He nodded to himself. He'd wanted Susanne and Jem to meet more often. Just as well he'd made the invitation for tonight. Now, more than ever, that might be the solution to one problem. Susanne was twenty-five now; she couldn't help but be losing some of her callow ideas. Give her a husband's firm hand and steadying influence, a baby or two to occupy her time, and she'd be all right. She'd never be what he'd hoped for in a daughter, but it was too late for any more efforts toward changing that. At least she'd be all right.
He looked at his clock again. Fifty-five minutes. Time slipped away each moment your back was turned.
He hooked his mouth, forgetting the cuts, and winced. He held his palm pressed against his lips and smiled wryly in his mind. Five minutes here, five there, and suddenly twenty-eight years were gone. Twenty-eight years here in this office. He'd never thought it'd take so long to work himself out of a job, and here he wasn't quite finished even yet. When he'd accepted the League presidency, he'd thought he only needed a few years—two or three—before the medical and educational facilities were established well enough to function automatically. Well, they had been. Any League member could go to a hospital or a school and find another League member who'd decided to become a doctor or a teacher.

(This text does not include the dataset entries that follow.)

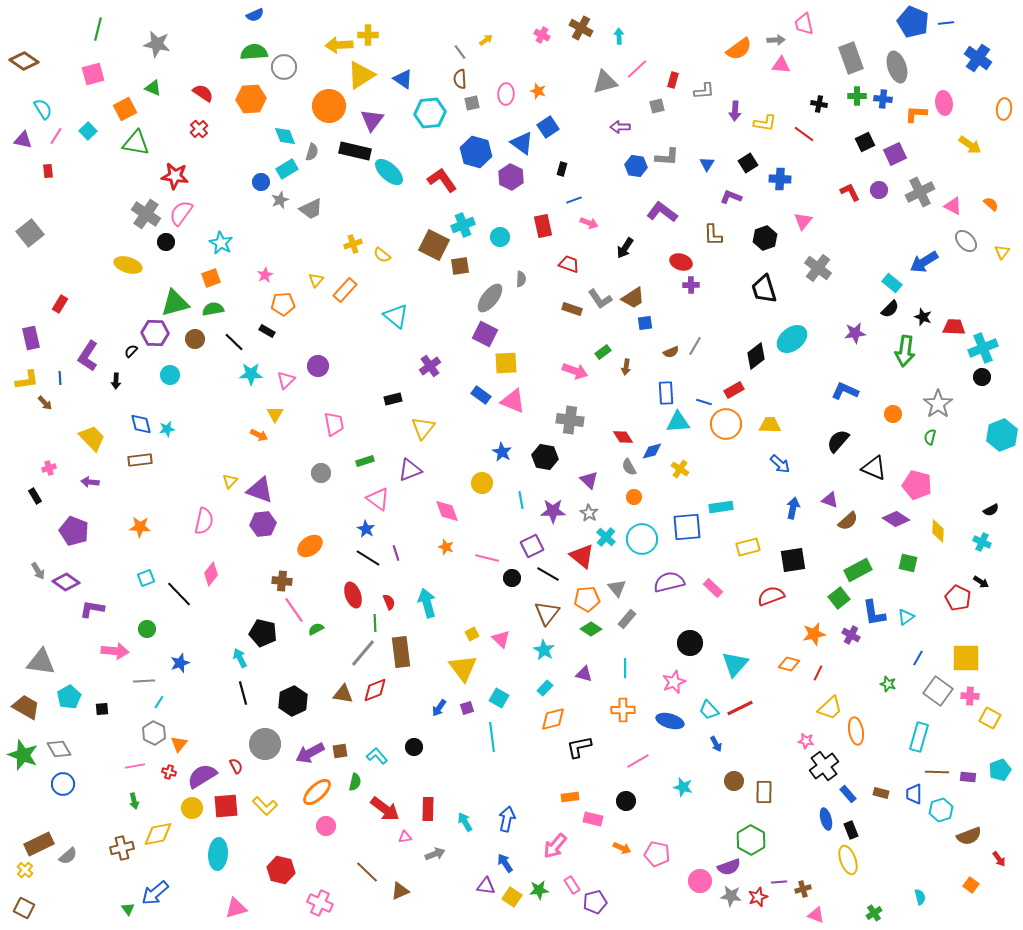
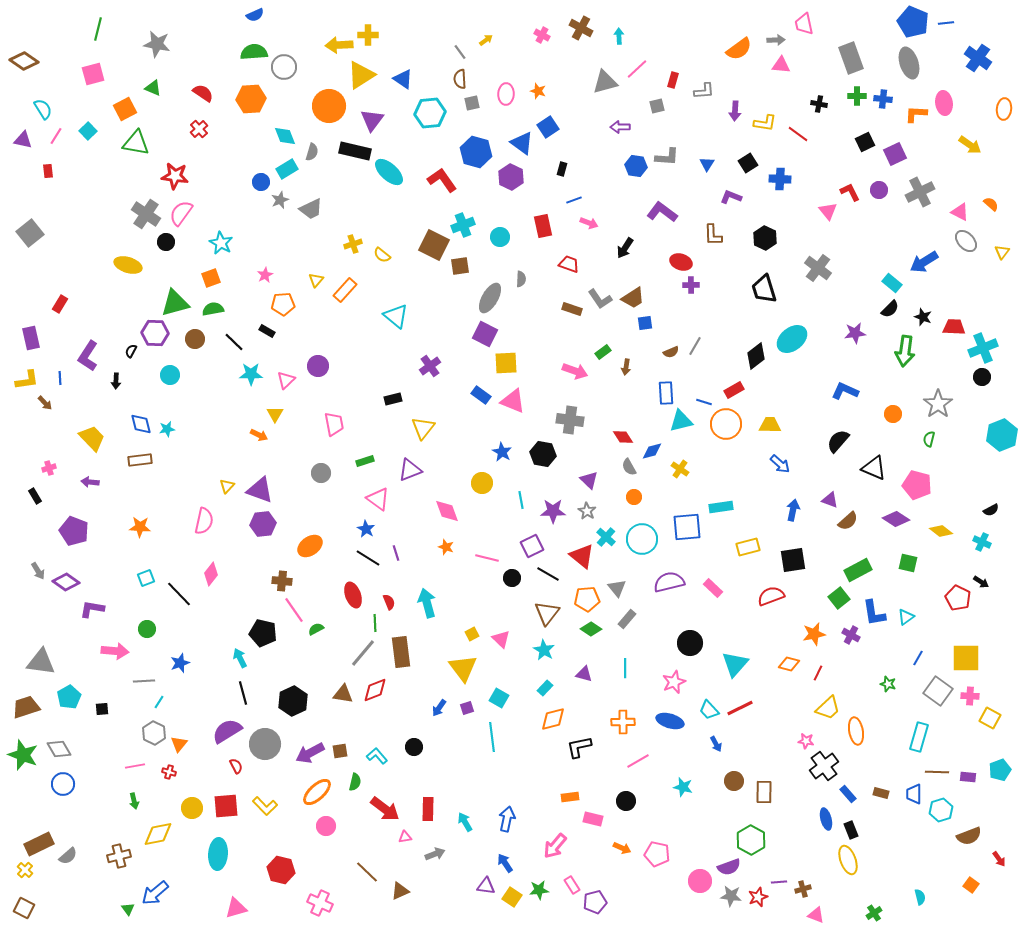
gray ellipse at (897, 67): moved 12 px right, 4 px up
red line at (804, 134): moved 6 px left
pink triangle at (953, 206): moved 7 px right, 6 px down
pink triangle at (803, 221): moved 25 px right, 10 px up; rotated 18 degrees counterclockwise
black hexagon at (765, 238): rotated 15 degrees counterclockwise
gray ellipse at (490, 298): rotated 8 degrees counterclockwise
black semicircle at (131, 351): rotated 16 degrees counterclockwise
cyan triangle at (678, 422): moved 3 px right, 1 px up; rotated 10 degrees counterclockwise
green semicircle at (930, 437): moved 1 px left, 2 px down
black hexagon at (545, 457): moved 2 px left, 3 px up
yellow triangle at (230, 481): moved 3 px left, 5 px down
blue arrow at (793, 508): moved 2 px down
gray star at (589, 513): moved 2 px left, 2 px up
yellow diamond at (938, 531): moved 3 px right; rotated 55 degrees counterclockwise
brown trapezoid at (26, 707): rotated 48 degrees counterclockwise
yellow trapezoid at (830, 708): moved 2 px left
orange cross at (623, 710): moved 12 px down
purple semicircle at (202, 776): moved 25 px right, 45 px up
brown cross at (122, 848): moved 3 px left, 8 px down
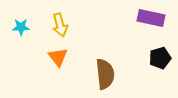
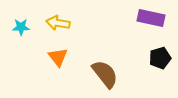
yellow arrow: moved 2 px left, 2 px up; rotated 115 degrees clockwise
brown semicircle: rotated 32 degrees counterclockwise
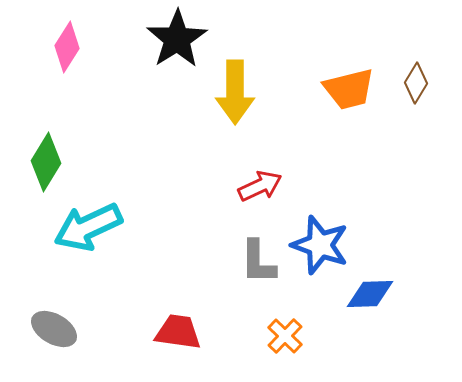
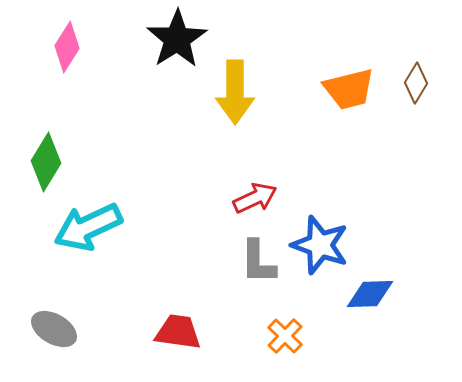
red arrow: moved 5 px left, 12 px down
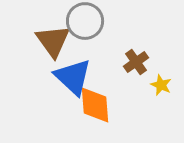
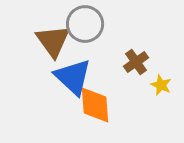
gray circle: moved 3 px down
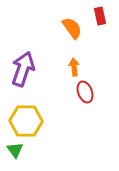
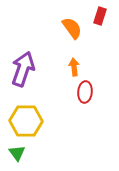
red rectangle: rotated 30 degrees clockwise
red ellipse: rotated 25 degrees clockwise
green triangle: moved 2 px right, 3 px down
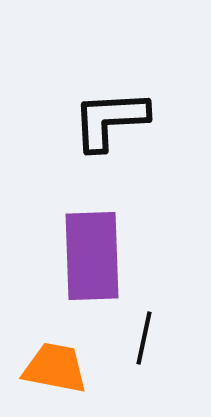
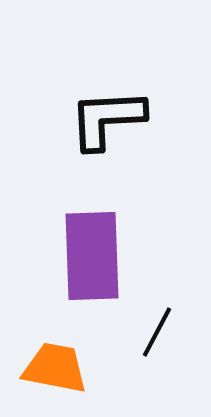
black L-shape: moved 3 px left, 1 px up
black line: moved 13 px right, 6 px up; rotated 16 degrees clockwise
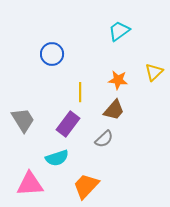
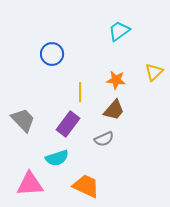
orange star: moved 2 px left
gray trapezoid: rotated 12 degrees counterclockwise
gray semicircle: rotated 18 degrees clockwise
orange trapezoid: rotated 72 degrees clockwise
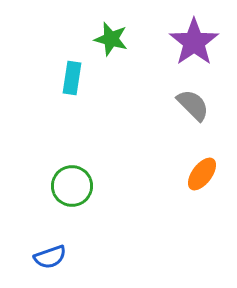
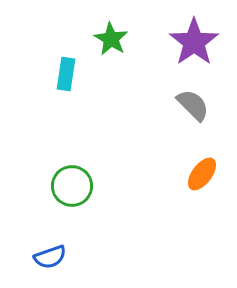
green star: rotated 16 degrees clockwise
cyan rectangle: moved 6 px left, 4 px up
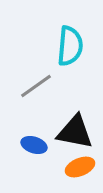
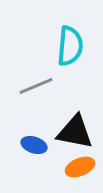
gray line: rotated 12 degrees clockwise
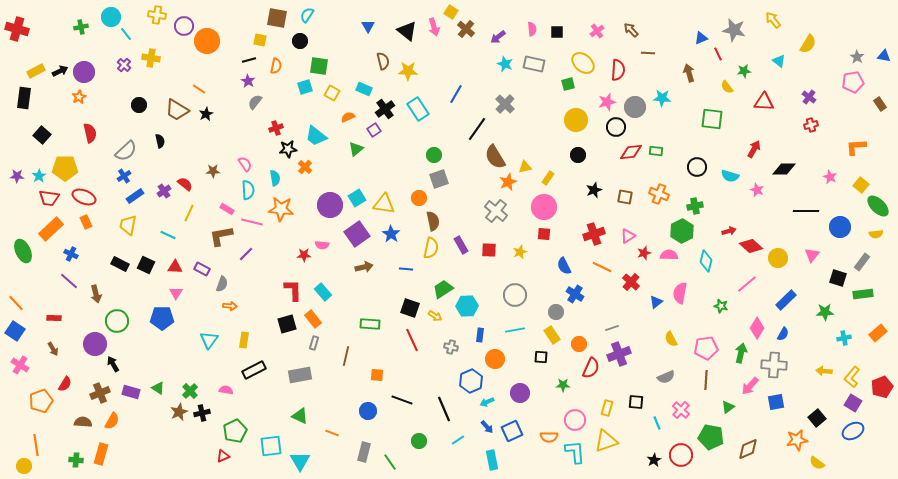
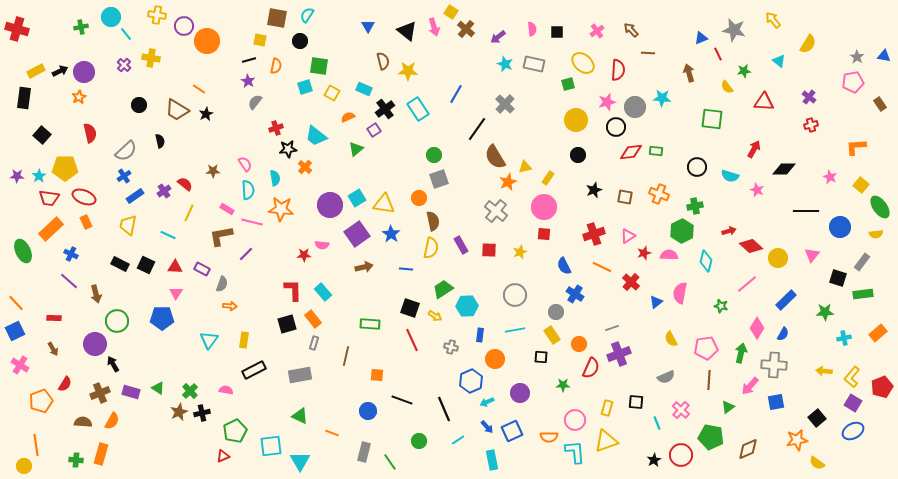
green ellipse at (878, 206): moved 2 px right, 1 px down; rotated 10 degrees clockwise
blue square at (15, 331): rotated 30 degrees clockwise
brown line at (706, 380): moved 3 px right
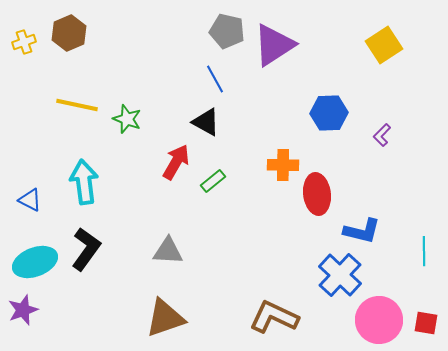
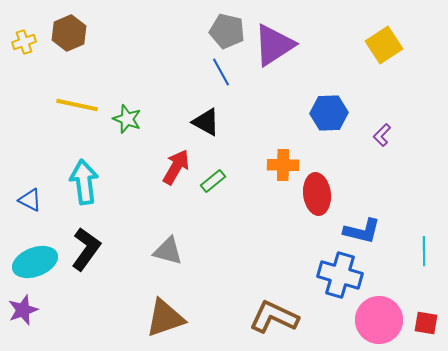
blue line: moved 6 px right, 7 px up
red arrow: moved 5 px down
gray triangle: rotated 12 degrees clockwise
blue cross: rotated 27 degrees counterclockwise
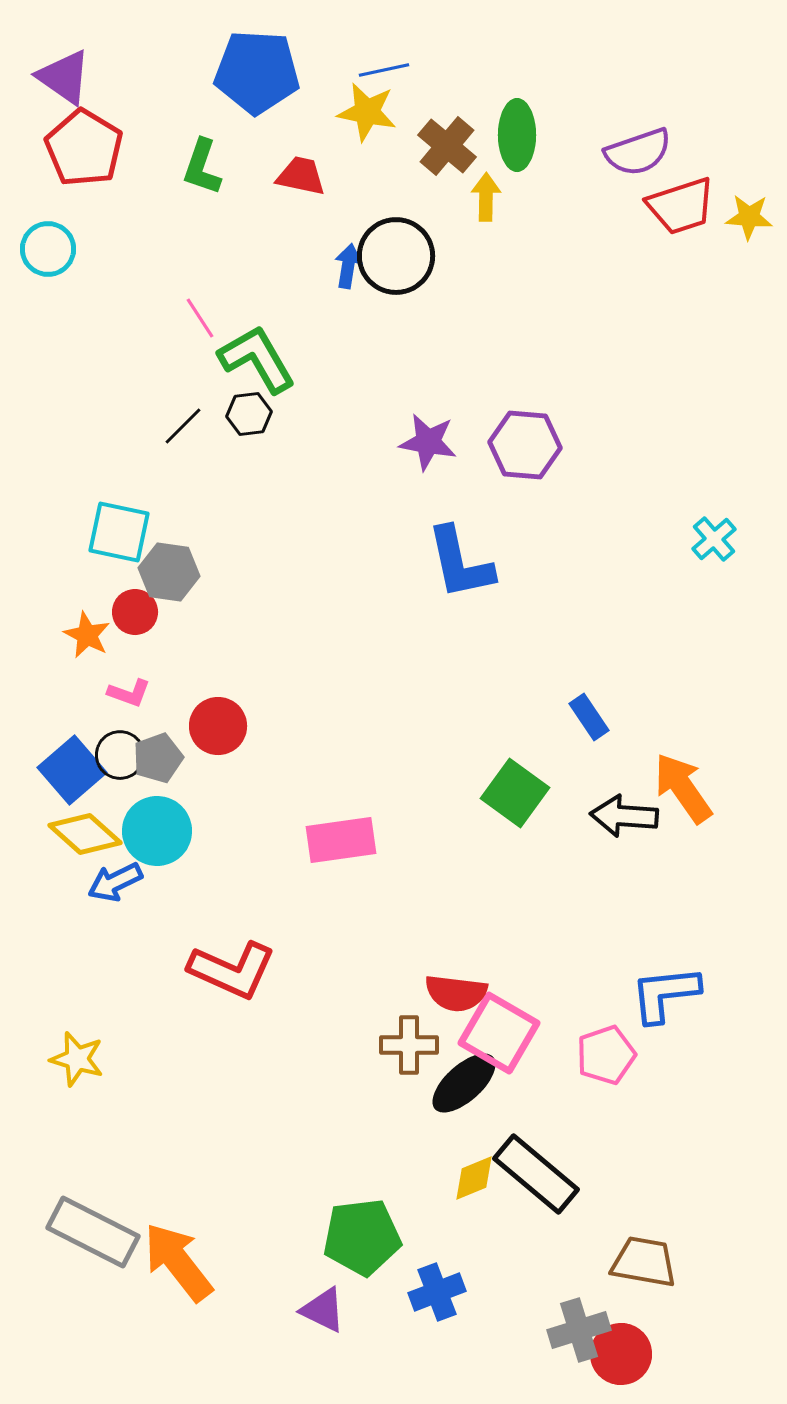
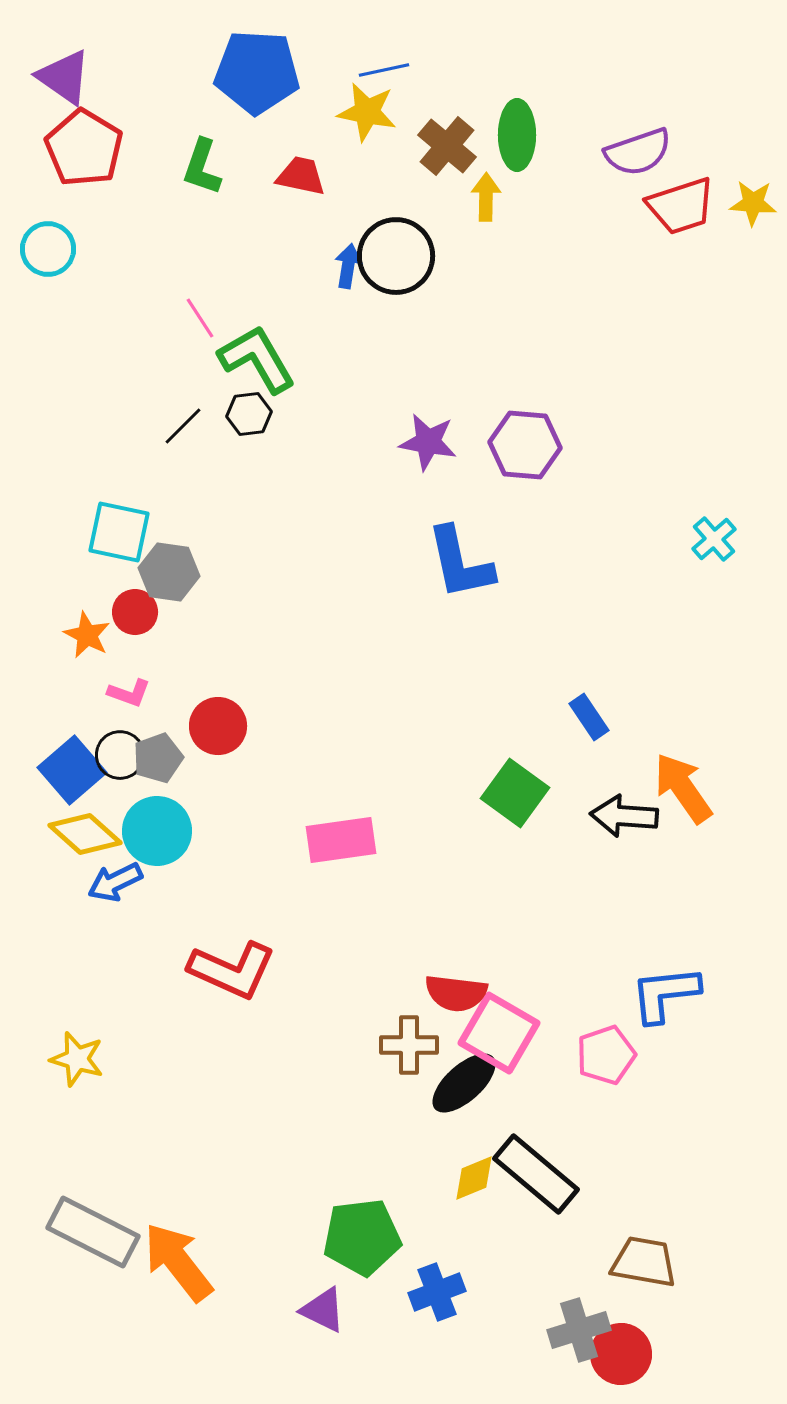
yellow star at (749, 217): moved 4 px right, 14 px up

That much had been easy. In some areas, people had learned to expect cooperation from other people, and had stopped expecting some all-powerful Authority to step in and give orders. But then, medicine and education had not quite gotten under the thumb of the State in this part of the world.
The remainder had been hard. He'd expected, in a sort of naive haze, that everyone could instantly make the transition from the old regime to the new freedom. If he'd had any doubts at all, he'd dismissed them with the thought that this was, after all, mountainous country, and mountaineers were always quick to assert their personal independence. Well, they were. Except for a lingering taint from what was left of the old generation, the youngsters would be taking to freedom as naturally as they drew breath. But it had taken a whole generation. The oldsters still thought of a Leader when they thought of their president. They were accustomed to having an Authority think for them, and they confused the League with a government.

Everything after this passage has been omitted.